After it happened to me, I went ahead and used it. I needed a little more, so I bought another bottle. The Woodcraft store had about 6 bottles of tung oil and all of them but one had extensive solids In them. I took the one with no solids in it (the liquid one). It has remained liquid with no polymerization by just keeping air out of it.
Randy
 

bwat

New User
Bill
Finally took a few pics...

Purchased in December, kept in finish cabinet, moderate heat - no freezing.


This actually had only about an inch of oil at the top when brought into the house. I placed the bottle a foot away from a floor vent for 24 hours and...

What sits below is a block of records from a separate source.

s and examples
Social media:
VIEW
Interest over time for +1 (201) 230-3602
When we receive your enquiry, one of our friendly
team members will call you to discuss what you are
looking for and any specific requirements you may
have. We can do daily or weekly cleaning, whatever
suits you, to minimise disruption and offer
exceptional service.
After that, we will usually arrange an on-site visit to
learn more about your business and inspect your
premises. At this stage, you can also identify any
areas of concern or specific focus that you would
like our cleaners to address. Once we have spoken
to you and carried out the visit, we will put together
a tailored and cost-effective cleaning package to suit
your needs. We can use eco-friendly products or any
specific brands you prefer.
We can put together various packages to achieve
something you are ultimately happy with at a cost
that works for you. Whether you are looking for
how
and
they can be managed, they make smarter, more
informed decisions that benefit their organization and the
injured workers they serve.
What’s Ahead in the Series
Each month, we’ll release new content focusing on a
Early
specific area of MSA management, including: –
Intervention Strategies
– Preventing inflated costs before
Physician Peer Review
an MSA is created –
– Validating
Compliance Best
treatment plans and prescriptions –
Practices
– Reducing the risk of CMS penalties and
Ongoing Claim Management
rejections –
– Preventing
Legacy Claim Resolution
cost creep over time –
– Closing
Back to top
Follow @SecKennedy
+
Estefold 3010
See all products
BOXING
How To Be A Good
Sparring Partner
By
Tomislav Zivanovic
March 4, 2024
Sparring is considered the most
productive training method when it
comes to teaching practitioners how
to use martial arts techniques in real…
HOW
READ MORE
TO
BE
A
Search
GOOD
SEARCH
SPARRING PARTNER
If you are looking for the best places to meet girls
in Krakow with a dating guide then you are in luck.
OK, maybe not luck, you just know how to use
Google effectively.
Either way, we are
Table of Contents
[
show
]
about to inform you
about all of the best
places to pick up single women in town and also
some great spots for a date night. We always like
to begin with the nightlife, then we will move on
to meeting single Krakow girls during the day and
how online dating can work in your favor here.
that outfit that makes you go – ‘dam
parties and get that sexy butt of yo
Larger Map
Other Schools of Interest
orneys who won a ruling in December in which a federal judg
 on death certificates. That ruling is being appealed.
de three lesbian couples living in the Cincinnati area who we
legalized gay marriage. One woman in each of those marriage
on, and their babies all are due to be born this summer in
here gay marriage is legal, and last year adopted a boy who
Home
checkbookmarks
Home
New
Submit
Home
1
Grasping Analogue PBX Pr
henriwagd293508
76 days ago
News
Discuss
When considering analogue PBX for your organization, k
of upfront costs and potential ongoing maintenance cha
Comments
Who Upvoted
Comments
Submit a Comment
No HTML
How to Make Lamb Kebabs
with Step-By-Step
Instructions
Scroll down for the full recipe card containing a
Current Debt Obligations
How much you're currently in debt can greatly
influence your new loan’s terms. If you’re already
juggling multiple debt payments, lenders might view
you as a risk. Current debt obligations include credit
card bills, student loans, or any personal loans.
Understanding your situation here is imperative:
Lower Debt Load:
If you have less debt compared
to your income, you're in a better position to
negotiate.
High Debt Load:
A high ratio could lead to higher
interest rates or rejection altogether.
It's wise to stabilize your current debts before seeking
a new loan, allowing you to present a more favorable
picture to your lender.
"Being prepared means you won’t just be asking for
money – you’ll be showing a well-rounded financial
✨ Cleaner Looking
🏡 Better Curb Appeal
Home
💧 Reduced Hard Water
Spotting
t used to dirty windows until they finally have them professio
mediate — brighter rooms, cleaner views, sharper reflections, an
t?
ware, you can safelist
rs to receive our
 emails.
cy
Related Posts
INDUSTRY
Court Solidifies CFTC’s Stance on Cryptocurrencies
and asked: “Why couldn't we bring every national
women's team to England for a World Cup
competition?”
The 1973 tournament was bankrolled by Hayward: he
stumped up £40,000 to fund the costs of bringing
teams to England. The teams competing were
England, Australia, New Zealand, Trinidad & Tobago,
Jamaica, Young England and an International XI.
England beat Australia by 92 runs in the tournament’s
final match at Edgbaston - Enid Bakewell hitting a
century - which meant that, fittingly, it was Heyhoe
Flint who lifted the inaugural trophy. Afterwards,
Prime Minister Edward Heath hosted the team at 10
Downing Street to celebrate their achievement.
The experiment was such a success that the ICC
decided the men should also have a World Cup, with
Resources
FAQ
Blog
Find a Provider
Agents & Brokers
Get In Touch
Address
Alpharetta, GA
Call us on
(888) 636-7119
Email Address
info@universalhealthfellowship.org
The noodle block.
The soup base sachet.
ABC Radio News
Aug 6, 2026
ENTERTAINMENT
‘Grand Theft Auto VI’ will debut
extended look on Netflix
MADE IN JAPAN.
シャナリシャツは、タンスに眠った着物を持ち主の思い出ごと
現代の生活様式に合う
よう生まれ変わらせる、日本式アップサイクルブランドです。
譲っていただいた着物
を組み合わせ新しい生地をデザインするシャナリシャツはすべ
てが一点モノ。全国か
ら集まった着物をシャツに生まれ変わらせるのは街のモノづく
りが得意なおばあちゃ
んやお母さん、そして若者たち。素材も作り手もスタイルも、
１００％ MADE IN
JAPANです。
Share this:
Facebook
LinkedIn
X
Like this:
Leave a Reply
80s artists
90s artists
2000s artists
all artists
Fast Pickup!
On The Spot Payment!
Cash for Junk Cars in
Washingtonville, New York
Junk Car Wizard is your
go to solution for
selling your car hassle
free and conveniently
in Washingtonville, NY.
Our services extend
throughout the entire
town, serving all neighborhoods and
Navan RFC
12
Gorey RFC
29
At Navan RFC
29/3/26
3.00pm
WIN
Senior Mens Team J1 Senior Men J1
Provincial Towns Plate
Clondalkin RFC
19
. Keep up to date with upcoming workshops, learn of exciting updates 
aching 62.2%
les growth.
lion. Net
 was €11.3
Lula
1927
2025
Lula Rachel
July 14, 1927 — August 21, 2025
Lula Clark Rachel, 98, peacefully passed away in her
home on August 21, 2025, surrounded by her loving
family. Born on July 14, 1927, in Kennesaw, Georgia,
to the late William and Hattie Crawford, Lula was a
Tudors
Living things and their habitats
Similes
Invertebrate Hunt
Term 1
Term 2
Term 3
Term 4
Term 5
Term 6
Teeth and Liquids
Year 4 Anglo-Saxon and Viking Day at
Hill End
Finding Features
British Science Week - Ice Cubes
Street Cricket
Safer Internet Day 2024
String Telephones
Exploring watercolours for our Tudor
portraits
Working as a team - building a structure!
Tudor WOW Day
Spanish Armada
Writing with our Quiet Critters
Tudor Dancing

Wow, what a difference. Hope the properties are unchanged?
 

Dave Peterson

New User
Dave
put a marble in the bottom (or a clean hard pebble) and agitate it just like you would a paint spray can. After you started this thread, my neighbor showed me his bottle of Woodcraft 100% tung oil, and it was doing the same thing. I dropped in a marble and started shaking it around, and it soon remixed itself.
 

Herb Shelly

New User
Herb
FYI: According to the Tung Oil supplier, the sediment is a natural occurance in the refinement of tung nuts. The amount of sediment varies crop to crop. It their suggestion, I scooped out some of the solids and it performed like tung oil should.